• WHAT TO PRODUCE:
Present exactly, and only, the lines running from the line that contains "формай зваротнай" through the end of the entries below.

[DATASET RECORDS — start]

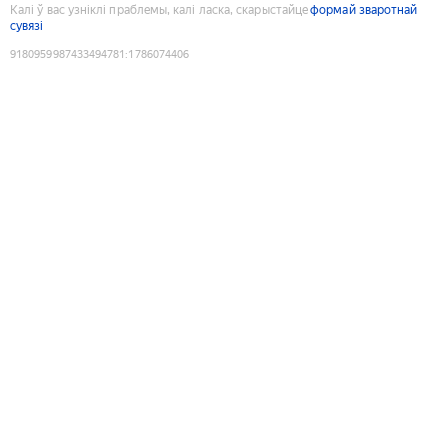
Калі ў вас узніклі праблемы, калі ласка, скарыстайце
формай зваротнай
сувязі
9180959987433494781
:
1786074406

[DATASET RECORDS — finish]

• COMPLETED TASK:
формай зваротнай
сувязі
9180959987433494781
:
1786074406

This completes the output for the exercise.